The most simplest example is:

CREATE SCHEMA IF NOT EXISTS warnings;
USE warnings;

CREATE TABLE short_name(
  id INT UNSIGNED NOT NULL AUTO_INCREMENT,
  name VARCHAR(20) NOT NULL,
  PRIMARY KEY(id)
);

INSERT INTO short_name (name) VALUES ('This name is too long and will get truncated');
ERROR 1406 (22001): Data too long for column 'name' at row 1

This is what you expect would happen. In many, many applications IT DOES NOT.

For almost 20 years the default setting was to support possible data corruption

If you used an older version without setting up a more strict SQL_MODE from the default you end up with.

INSERT INTO short_name (name) VALUES ('This Name is too long and will get truncated');
Query OK, 1 row affected, 1 warning (0.00 sec)

SELECT * FROM short_name;
+----+----------------------+
| id | name                 |
+----+----------------------+
|  1 | This name is too lon |
+----+----------------------+
1 row in set (0.00 sec)

Only if you run SHOW WARNINGS and after the actual SQL statement would you know? There is no other way to find this information in any logs. There is no way to

mysql> SHOW WARNINGS;
+---------+------+-------------------------------------------+
| Level   | Code | Message                                   |
+---------+------+-------------------------------------------+
| Warning | 1265 | Data truncated for column 'name' at row 1 |
+---------+------+-------------------------------------------+
1 row in set (0.00 sec)

Numerous other examples can shock a customer when, after some time, expected data in a production is lost and unretrievable.

If you came from a more strict RDBMS background, or you tuned your MySQL installation or uncovered this and many other poor defaults, you would have improved your data integrity with and improved SQL_MODE.

So MySQL warnings are bad? No, they are ideal when used appropriately. However, the next critical dilemma occurs.

Warnings are valuable when used to identify important characteristics of an SQL statement that a developer or database administrator should be aware of.

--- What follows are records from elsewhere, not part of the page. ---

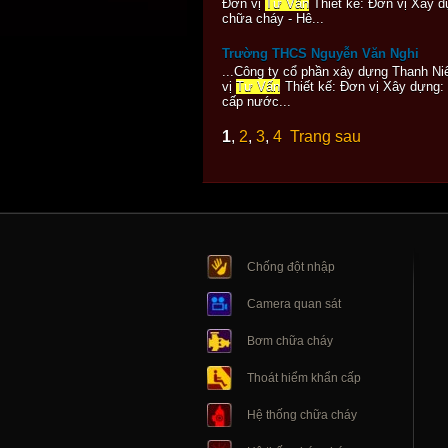
Đơn vị
Tư Vấn
Thiết kế: Đơn vị Xây d
chữa cháy - Hê...
Trường THCS Nguyễn Văn Nghi
...Công ty cổ phần xây dựng Thanh N
vị
Tư Vấn
Thiết kế: Đơn vị Xây dựng:
cấp nước...
1
,
2
,
3
,
4
Trang sau
Chống đột nhập
Camera quan sát
Bơm chữa cháy
Thoát hiểm khẩn cấp
Hệ thống chữa cháy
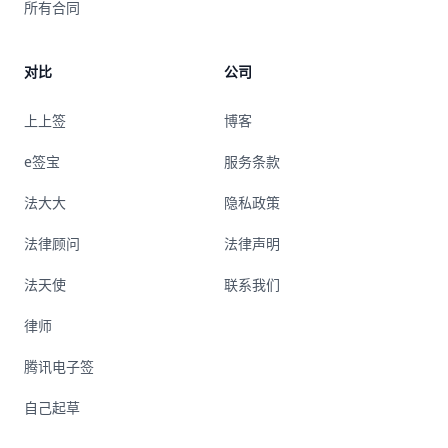
所有合同
对比
公司
上上签
博客
e签宝
服务条款
法大大
隐私政策
法律顾问
法律声明
法天使
联系我们
律师
腾讯电子签
自己起草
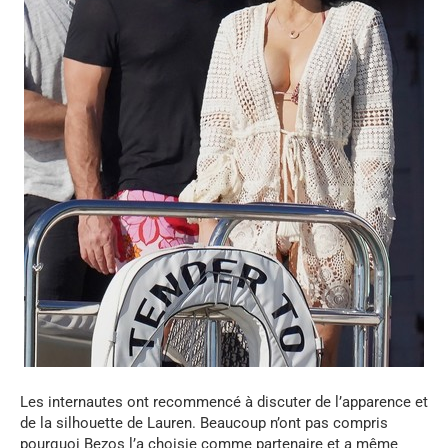
Les internautes ont recommencé à discuter de l’apparence et
de la silhouette de Lauren. Beaucoup n’ont pas compris
pourquoi Bezos l’a choisie comme partenaire et a même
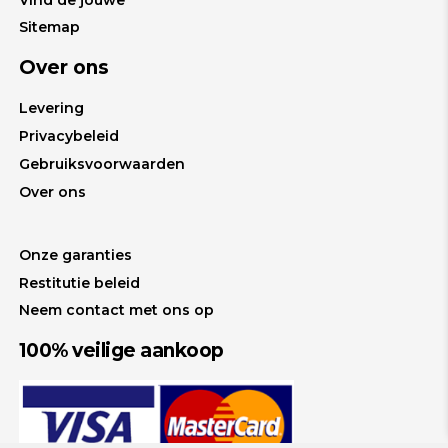
Sitemap
Over ons
Levering
Privacybeleid
Gebruiksvoorwaarden
Over ons
Onze garanties
Restitutie beleid
Neem contact met ons op
100% veilige aankoop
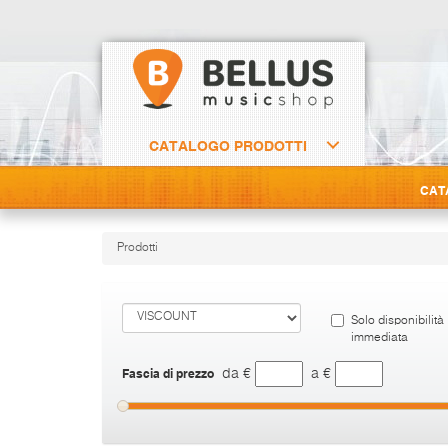
CATALOGO PRODOTTI
CAT
Prodotti
Solo disponibilità
immediata
Fascia di prezzo
da €
a €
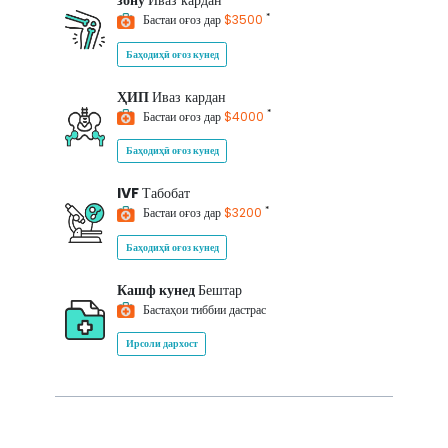
зону
Иваз кардан
*
Бастаи оғоз дар
$3500
Баҳодиҳӣ оғоз кунед
ҲИП
Иваз кардан
*
Бастаи оғоз дар
$4000
Баҳодиҳӣ оғоз кунед
IVF
Табобат
*
Бастаи оғоз дар
$3200
Баҳодиҳӣ оғоз кунед
Кашф кунед
Бештар
Бастаҳои тиббии дастрас
Ирсоли дархост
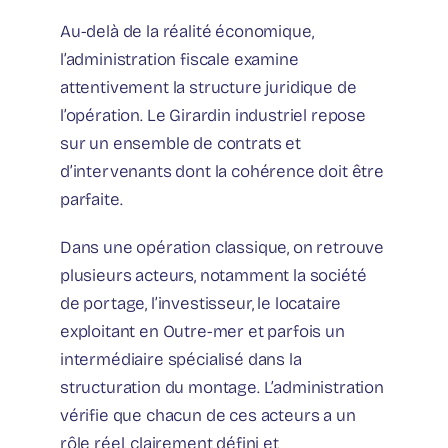
Au-delà de la réalité économique,
l’administration fiscale examine
attentivement la structure juridique de
l’opération. Le Girardin industriel repose
sur un ensemble de contrats et
d’intervenants dont la cohérence doit être
parfaite.
Dans une opération classique, on retrouve
plusieurs acteurs, notamment la société
de portage, l’investisseur, le locataire
exploitant en Outre-mer et parfois un
intermédiaire spécialisé dans la
structuration du montage. L’administration
vérifie que chacun de ces acteurs a un
rôle réel, clairement défini et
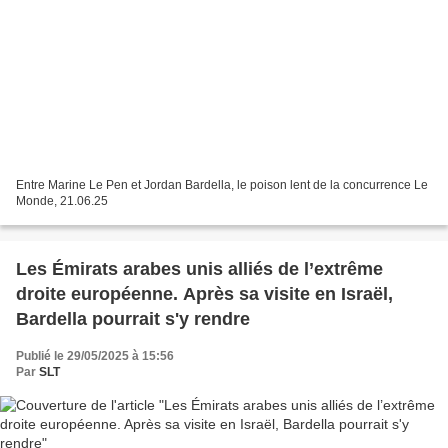
Entre Marine Le Pen et Jordan Bardella, le poison lent de la concurrence Le
Monde, 21.06.25
Les Émirats arabes unis alliés de l’extrême
droite européenne. Après sa visite en Israël,
Bardella pourrait s'y rendre
Publié le 29/05/2025 à 15:56
Par
SLT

However, the only way to retrieve these warnings is from the application making the connection to the database at each statement, and generally, these warnings are just lost.

Here are some examples of warnings that are important for the engineering team that define criteria such as deprecation notices, which are important for production database upgrades.

SELECT JSON_MERGE('["a"]','["b"]'); 
Warning (Code 1287): 'JSON_MERGE' is deprecated and will be removed in a future release. Please use JSON_MERGE_PRESERVE/JSON_MERGE_PATCH instead

SELECT ST_GeomFromWKB(Point(0, 0));
Warning: (3195) st_geometryfromwkb(geometry) is deprecated and will be replaced by st_srid(geometry, 0) in a future version. Use st_geometryfromwkb(st_aswkb(geometry), 0) instead.

SELECT DATE('2024-01-01 10:00:00') 
Warning (Code 4096): Delimiter ' ' in position 11 in datetime value '2024-01-01 10:00:00' at row 1 is superfluous and is deprecated. Please remove.

SELECT BINARY 'a' = 'A' 
Warning (Code 1287): 'BINARY expr' is deprecated and will be removed in a future release. Please use CAST instead 

You definitely want to know about these, collect them (hard), add them to your backlog, and don’t leave it until its too late in the I can’t upgrade my database to have to address.

If you want to know about these, collect them (hard), add them to your backlog, and don’t leave it until it’s too late for a critical last-minute upgrade to my database to have to address.

There are also warnings that should be collected and used for performance verification, which apply to running systems. I wanted to show one specific example uncovered during testing of a MySQL upgrade to version 8.0.

Warning (Code 3170): Memory capacity of 8388608 bytes for 'range_optimizer_max_mem_size' exceeded. Range optimization was not done for this query.

In fact, this warning occurs in MySQL 5.7, but the customer never knew because they did not look at the warnings. How many other SQL statements in your application produce warnings now? How can you find this out?

It was rather easy to create a reproducible test case but what now?

  • Do you set range_optimizer_max_mem_size=0
  • Do you set to the value you need, which you can identify with SELECT * FROM performance_schema.memory_summary_by_thread_by_event_name WHERE thread_id=PS_CURRENT_THREAD_ID() AND event_name='memory/sql/test_quick_select'\G
  • Do you need to modify your optimizer_switch settings?
  • Do you try something else?
  • Do you refactor your application?
  • Do you just leave it as is?

When you want to consider several different options, which one works best for this query? What about the impact on your entire production workload? Knowing statistically which is the best choice for your full workload and under various conditions is the optimal output, but how?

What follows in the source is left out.